• Data in this exercise:

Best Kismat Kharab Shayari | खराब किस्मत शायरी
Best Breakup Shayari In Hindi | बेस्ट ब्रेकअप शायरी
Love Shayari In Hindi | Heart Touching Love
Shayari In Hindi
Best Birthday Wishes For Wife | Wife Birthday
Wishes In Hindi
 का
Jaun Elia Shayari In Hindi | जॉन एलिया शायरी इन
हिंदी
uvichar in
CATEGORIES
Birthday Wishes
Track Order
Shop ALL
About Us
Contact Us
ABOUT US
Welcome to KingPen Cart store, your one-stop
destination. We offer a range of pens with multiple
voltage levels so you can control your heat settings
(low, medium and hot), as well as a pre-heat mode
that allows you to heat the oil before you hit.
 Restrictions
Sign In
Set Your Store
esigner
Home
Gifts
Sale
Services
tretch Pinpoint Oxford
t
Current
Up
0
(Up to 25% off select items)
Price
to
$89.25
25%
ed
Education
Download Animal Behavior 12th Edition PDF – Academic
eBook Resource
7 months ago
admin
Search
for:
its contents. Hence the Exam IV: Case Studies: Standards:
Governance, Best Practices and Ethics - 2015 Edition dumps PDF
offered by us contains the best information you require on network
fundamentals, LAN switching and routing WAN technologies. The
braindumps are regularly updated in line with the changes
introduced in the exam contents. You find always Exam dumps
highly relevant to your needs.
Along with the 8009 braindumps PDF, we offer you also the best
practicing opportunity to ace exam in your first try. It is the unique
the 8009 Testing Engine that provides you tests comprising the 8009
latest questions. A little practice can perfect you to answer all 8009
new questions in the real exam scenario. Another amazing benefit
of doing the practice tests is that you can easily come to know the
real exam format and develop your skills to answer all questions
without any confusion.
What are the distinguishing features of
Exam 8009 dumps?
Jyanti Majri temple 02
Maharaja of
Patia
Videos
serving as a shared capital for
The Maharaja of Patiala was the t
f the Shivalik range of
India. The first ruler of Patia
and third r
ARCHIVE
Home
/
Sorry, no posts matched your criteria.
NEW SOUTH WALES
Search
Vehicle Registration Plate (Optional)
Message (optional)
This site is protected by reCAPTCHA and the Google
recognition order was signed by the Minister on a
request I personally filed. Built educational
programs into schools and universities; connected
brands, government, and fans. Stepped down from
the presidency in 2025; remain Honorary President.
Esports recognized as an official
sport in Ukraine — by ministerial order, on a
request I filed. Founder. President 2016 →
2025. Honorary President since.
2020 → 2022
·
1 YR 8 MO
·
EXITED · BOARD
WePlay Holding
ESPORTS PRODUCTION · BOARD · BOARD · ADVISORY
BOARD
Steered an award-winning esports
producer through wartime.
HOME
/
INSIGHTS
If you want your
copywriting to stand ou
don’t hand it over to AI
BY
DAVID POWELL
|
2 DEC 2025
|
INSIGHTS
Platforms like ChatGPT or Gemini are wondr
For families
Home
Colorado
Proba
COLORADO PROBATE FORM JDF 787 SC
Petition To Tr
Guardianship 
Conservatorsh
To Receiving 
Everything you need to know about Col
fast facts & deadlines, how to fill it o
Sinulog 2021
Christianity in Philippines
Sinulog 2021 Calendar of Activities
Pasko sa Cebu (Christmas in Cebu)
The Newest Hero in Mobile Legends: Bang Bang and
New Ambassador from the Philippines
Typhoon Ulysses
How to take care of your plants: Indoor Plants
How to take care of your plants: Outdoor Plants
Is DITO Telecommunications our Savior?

• Work instructions:
In the listing above, find each line with the word "first" and copy it.

• Problem solution:
practicing opportunity to ace exam in your first try. It is the unique
India. The first ruler of Patia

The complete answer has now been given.